Une guerre ouverte entre les sectes chrétiennes semblait inévitable – avec des conséquences catastrophiques pour le monde occidental.

L’historien Francis Yates soupçonne que le pape a discrètement promu la traduction de ces textes hermétiques. Le pape espérait que leur idée centrale – que la racine de la réalité réside dans la multidimensionnalité et dans la délittération par la pensée en images – permettrait une synthèse entre les factions européennes au bord de la guerre.

Giulio Camillo, l’un des penseurs les plus célèbres du 16ème siècle, écrit à propos de la signification du terme « image » que l’Hermetica « considère l’image et la ressemblance comme étant la même chose et le tout comme le degré divin ».

Ce genre d’interprétation symbolique, plutôt que littérale, du christianisme a provoqué une grande excitation et un grand espoir à l’époque. Ce dernier s’est répandu dans toute l’Europe, y compris dans l’Angleterre protestante – sous John Dee, le plus grand philosophe de son temps et proche conseiller de la reine Elizabeth I.

Cela semblait être un moyen de sortir des nuages sombres de la Réforme et de la Contre-Réforme.

En tout cas, Yates souligne l’énorme influence de l’Hermetica. Non seulement en Italie, mais aussi dans l’Angleterre protestante, l’Hermetica a eu un effet profond sur le cercle autour de la reine Elizabeth I. Sir Philip Sydney, Sir Walter Raleigh, John Dunne, Christopher Marlowe, William Shakespeare, George Chapman et Francis Bacon étaient tous très familiers avec les textes hermétiques.

L’analogie avec Valdaï devrait maintenant devenir claire : au centre du discours de Valdaï se trouve la vision d’un « concert » de visions civilisationnelles polyvalentes (en tant que facettes de la civilisation elle-même) et d’une dimensionnalité multiple.

De même, dans le paradigme valdaï, différentes civilisations peuvent poursuivre différentes valeurs spirituelles avec leur éthique inhérente, qui sous-tend également des systèmes politiques et économiques différenciés.

Mais un terrible avertissement pour nous aujourd’hui: en 1614, un érudit nommé Isaac Casaubon a publié une « analyse » d’Hermetica qui, selon lui, n’était rien de plus qu’une mauvaise concoction de philosophie grecque, chrétienne et juive, mélangée à une touche d’astrologie et de magie.

C’était ce que nous appellerions maintenant une action psychopathe financée par Jacques Ier pour une raison.

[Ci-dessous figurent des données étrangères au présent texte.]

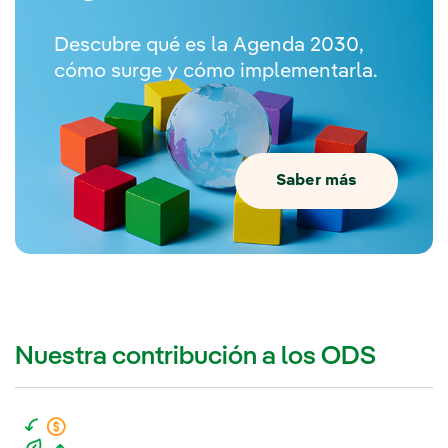
Descubre qué es la Agenda 2030,
cómo surge y cómo implementarla.
Saber más
Nuestra contribución a los ODS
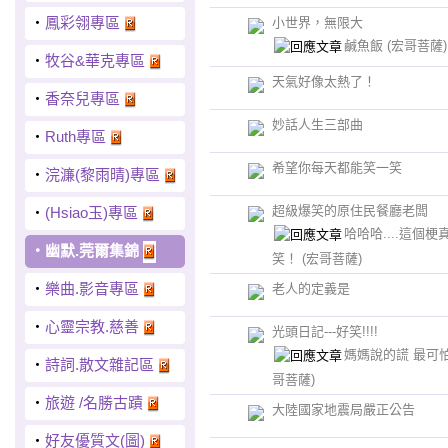
‧
鳳彩翎專區
小世界，無限大
鹹魚飯
(宏哥菩薩)
‧
牧谷&華克專區
天氣好像太熱了！
‧
香奈兒專區
妙話人生三部曲
‧
Ruth專區
希望你每天都能笑一笑
‧
浣濂(黎雨晴)專區
超級爆笑的原住民餐廳老闆
‧
(Hsiao玉)專區
哈哈哈....這個梗
‧
幽默.莞爾集錦
笑！
(宏哥菩薩)
‧
樂曲.影音專區
老人的定義是
‧
心靈宗教.慈善
光頭日記---好笑!!!!
媽媽說的謊 最可怕
‧
詩詞.散文雜記區
哥菩薩)
‧
旅遊 /名勝古蹟
大陸國家地震局嚴正公告
‧
好友優質文(圖)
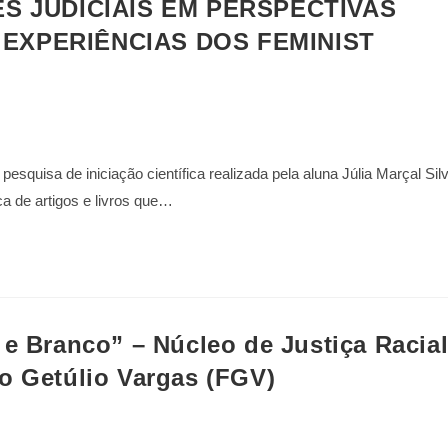
 JUDICIAIS EM PERSPECTIVAS
 EXPERIÊNCIAS DOS FEMINIST
esquisa de iniciação científica realizada pela aluna Júlia Marçal Sil
a de artigos e livros que…
 e Branco” – Núcleo de Justiça Racial
o Getúlio Vargas (FGV)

L’ultra-orthodoxe Jacques Ier d’Angleterre (et Jacques VI d’Écosse) était profondément mécontent du tempérament de la reine Elizabeth et avait employé (c’est-à-dire payé) Casaubon et d’autres pour discréditer et purger la cour dite « magique » d’Élisabeth Ire.

L’assassinat littéraire de Casaubon a été extraordinairement réussi : avec le soutien de l’Église chrétienne, ses critiques cinglantes ont tout simplement été tenues pour acquises. Car dans les tensions psychologiques de l’époque, les tentatives de l’Église chrétienne de démêler rationnellement les nœuds de la divinité littérale ont conduit à un rejet absolu et inébranlable de « l’autre paradigme » et de toute solution hermétique imaginative du littéralisme musculaire. Cette ouverture d’esprit du Vatican s’était évaporée.

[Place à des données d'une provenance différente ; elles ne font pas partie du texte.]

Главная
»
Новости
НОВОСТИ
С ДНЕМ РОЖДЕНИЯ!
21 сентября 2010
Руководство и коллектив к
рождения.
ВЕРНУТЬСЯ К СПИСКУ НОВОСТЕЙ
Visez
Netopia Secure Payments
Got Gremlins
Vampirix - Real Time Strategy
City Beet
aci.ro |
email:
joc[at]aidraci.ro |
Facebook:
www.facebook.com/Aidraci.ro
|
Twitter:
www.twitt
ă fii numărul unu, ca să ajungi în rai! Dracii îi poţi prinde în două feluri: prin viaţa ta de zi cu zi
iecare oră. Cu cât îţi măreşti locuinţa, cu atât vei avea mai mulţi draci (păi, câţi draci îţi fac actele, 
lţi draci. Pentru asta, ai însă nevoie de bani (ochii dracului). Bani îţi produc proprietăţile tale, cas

Casaubon avait porté un coup fatal à l’ancienne tradition, dont il ne s’était jamais complètement remis. En 1860, Jakob Burckhardt a publié « La civilisation de la Renaissance en Italie », dans lequel il a soutenu que la Renaissance n’était qu’une société laïque d’individus doués qui « se livraient » aux écrits, à l’art et aux valeurs païens, mais était complètement dépassée et remplacée par l’esprit de la méthodologie empirique (des Lumières).

Ici aussi, nous pouvons observer comment se déroule l’analogie Valdaï : cette réaction « éclairée » ne se reflète-t-elle pas aussi dans le discours d’aujourd’hui ? L’économie chinoise n’est qu’une mauvaise version du modèle néolibéral occidental qui « joue » avec l’héritage confucéen et taoïste. Et la renaissance de l’orthodoxie en Russie n’est rien de plus qu’un jeu de pouvoir concocté par un patriarche orthodoxe et le président Poutine. En réalité, comme le soulignent les fanatiques qui s’opposent à la polyvalence eurasienne, tout ce que la Chine et la Russie essaient de faire n’est qu’une mauvaise « ramification » du modèle de marché libéral anglais basé sur la science et la gestion technique.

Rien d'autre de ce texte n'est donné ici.